Remotely Assembled Malware Blows Past Apple’s Screening Process
Mystery has long shrouded how Apple vets iPhone, iPad, and iPod apps for safety. Now, researchers who managed to get a malicious app up for sale in the App Store have determined that the company’s review process runs at least some programs for only a few seconds before giving the green light.

This wasn’t long enough for Apple to notice that an app that purported to offer news from Georgia Tech contained code fragments that later assembled themselves into a malicious digital creature. This malware, which the researchers dubbed Jekyll, could stealthily post tweets, send e-mails and texts, steal personal information and device ID numbers, take photos, and attack other apps. It even provided a way to magnify its effects, because it could direct Safari, Apple’s default browser, to a website with more malware.
“The app did a phone-home when it was installed, asking for commands. This gave us the ability to generate new behavior of the logic of that app which was nonexistent when it was installed,” says Long Lu, a Stony Brook University researcher who was part of the team at Georgia Tech, led by Tielei Wang, that wrote the Apple-fooling app.
The Jekyll app was live for only a few minutes in March, and no innocent victims installed it, Lu says. During that brief time, the researchers installed it on their own Apple devices and attacked themselves, then withdrew the app before it could do real harm.
Lu says that by monitoring the app, they could tell that Apple ran it for only a few seconds prior to releasing it. During the review, the malicious code had been decomposed into “code gadgets” that were hidden under the cover of legitimate app operations and could be stitched together after approval. “The message we want to deliver is that right now, the Apple review process is mostly doing a static analysis of the app, which we say is not sufficient because dynamically generated logic cannot be very easily seen,” Lu says (see “Clues Suggest Malware Is Moving from PCs to Mobile Devices”).
The paper was slated for a talk Friday at the Usenix conference in Washington, D.C. Tom Neumayr, an Apple spokesman, said the company made some changes to its iOS mobile operating system in response to issues identified in the paper. Neumayr would not comment on the app-review process.

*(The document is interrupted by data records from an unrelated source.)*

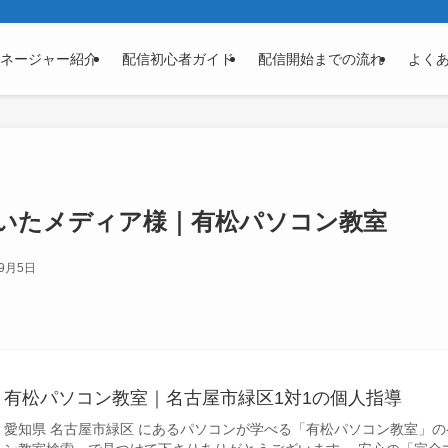
ネージャー紹介
配信初心者ガイド
配信開始までの流れ
よくあ
いたメディア様｜有松パソコン教室
年9月5日
有松パソコン教室｜名古屋市緑区1対1の個人指導
愛知県 名古屋市緑区 にあるパソコンが学べる「有松パソコン教室」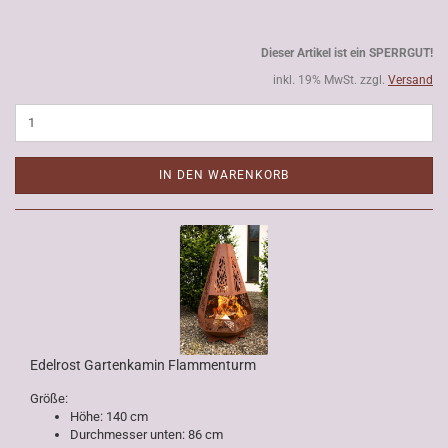
Dieser Artikel ist ein SPERRGUT!
inkl. 19% MwSt. zzgl.
Versand
IN DEN WARENKORB
Edelrost Gartenkamin Flammenturm
Größe:
Höhe: 140 cm
Durchmesser unten: 86 cm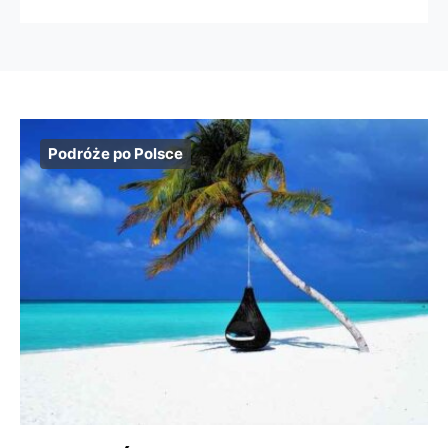
Podróże po Polsce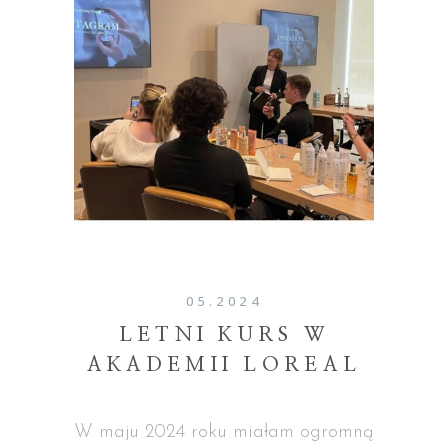
05.2024
LETNI KURS W
AKADEMII LOREAL
W maju 2024 roku miałam ogromną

Apple has sold well over 600 million devices that run iOS (iPhones, iPads, and iPod Touches), yet only a handful of malicious apps have been discovered. The new research shows that it’s possible that bad apps are lingering on Apple devices without having been detected, Lu says.
To know whether that is the case, the app-vetting process would have to include continuous monitoring of customers’ phones, says Marc Rogers, principal researcher at Lookout, a mobile security firm. He emphasized that “all OSes are vulnerable to this kind of attack, whether mobile or otherwise.”
Xuxian Jiang, a mobile security researcher at North Carolina State University who has investigated the security of Android devices and Google’s app store, Google Play, adds that the new research “simply reminds us that no app-vetting process will be perfect.”
This story was updated to clarify that during Apple’s test, the app was run for only a few seconds. This update also expanded the context of Neumayr’s comment.